_Prompt_:
Only the images get left out; everything else in the records is to be transcribed exactly.

_Input material_:

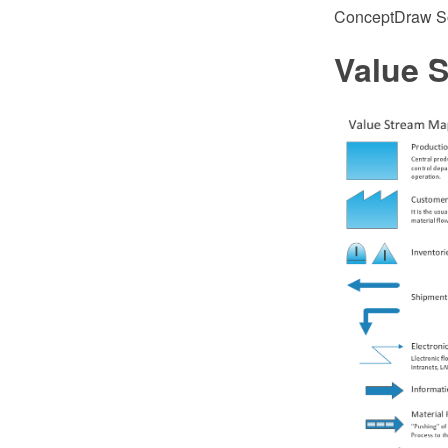
ConceptDraw So
Value 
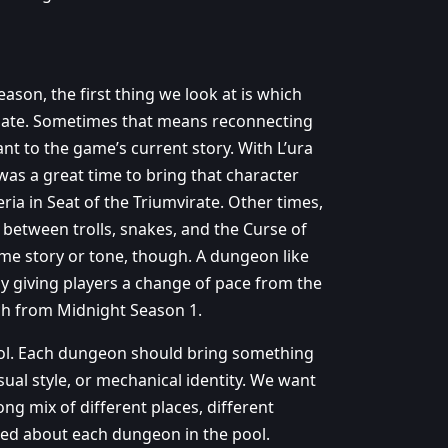
on, the first thing we look at is which
date. Sometimes that means reconnecting
vant to the game’s current story. With L’ura
was a great time to bring that character
ria in Seat of the Triumvirate. Other times,
 between trolls, snakes, and the Curse of
ame story or tone, though. A dungeon like
by giving players a change of pace from the
ch from Midnight Season 1.
pool. Each dungeon should bring something
isual style, or mechanical identity. We want
ong mix of different places, different
ited about each dungeon in the pool.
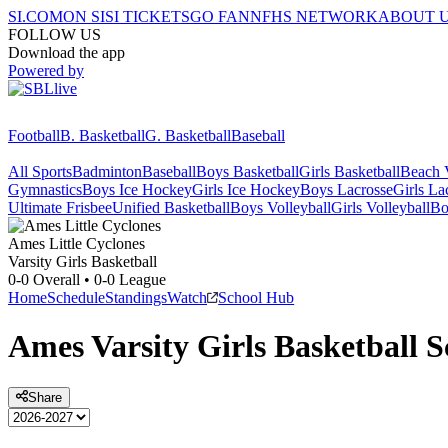
SI.COM
ON SI
SI TICKETS
GO FAN
NFHS NETWORK
ABOUT 
FOLLOW US
Download the app
Powered by
Football
B. Basketball
G. Basketball
Baseball
All Sports
Badminton
Baseball
Boys Basketball
Girls Basketball
Beach V
Gymnastics
Boys Ice Hockey
Girls Ice Hockey
Boys Lacrosse
Girls La
Ultimate Frisbee
Unified Basketball
Boys Volleyball
Girls Volleyball
Bo
Ames
Little Cyclones
Varsity Girls Basketball
0-0
Overall •
0-0
League
Home
Schedule
Standings
Watch
School Hub
Ames
Varsity
Girls Basketball
S
Share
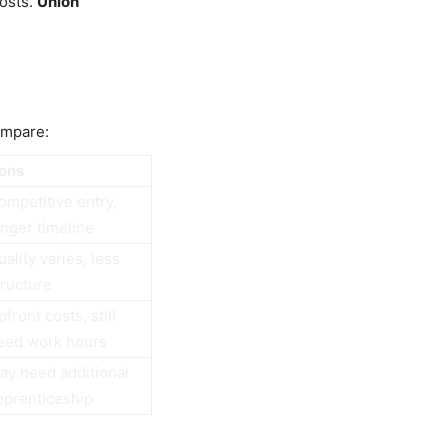
costs.
Union
ompare:
ons
ompetitive entry,
onger timeline
uality varies, less
tructure
front costs, still
eed work hours
ay need additional
pprenticeship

_Solution for this task_:
ConceptDraw So
Value 
on, the first thing we look at is which
date. Sometimes that means reconnecting
vant to the game’s current story. With L’ura
was a great time to bring that character
ria in Seat of the Triumvirate. Other times,
 between trolls, snakes, and the Curse of
ame story or tone, though. A dungeon like
by giving players a change of pace from the
ch from Midnight Season 1.
pool. Each dungeon should bring something
isual style, or mechanical identity. We want
ong mix of different places, different
ited about each dungeon in the pool.
SI.COM
ON SI
SI TICKETS
GO FAN
NFHS NETWORK
ABOUT 
FOLLOW US
Download the app
Powered by
Football
B. Basketball
G. Basketball
Baseball
All Sports
Badminton
Baseball
Boys Basketball
Girls Basketball
Beach V
Gymnastics
Boys Ice Hockey
Girls Ice Hockey
Boys Lacrosse
Girls La
Ultimate Frisbee
Unified Basketball
Boys Volleyball
Girls Volleyball
Bo
Ames
Little Cyclones
Varsity Girls Basketball
0-0
Overall •
0-0
League
Home
Schedule
Standings
Watch
School Hub
Ames
Varsity
Girls Basketball
S
Share
costs.
Union
ompare:
ons
ompetitive entry,
onger timeline
uality varies, less
tructure
front costs, still
eed work hours
ay need additional
pprenticeship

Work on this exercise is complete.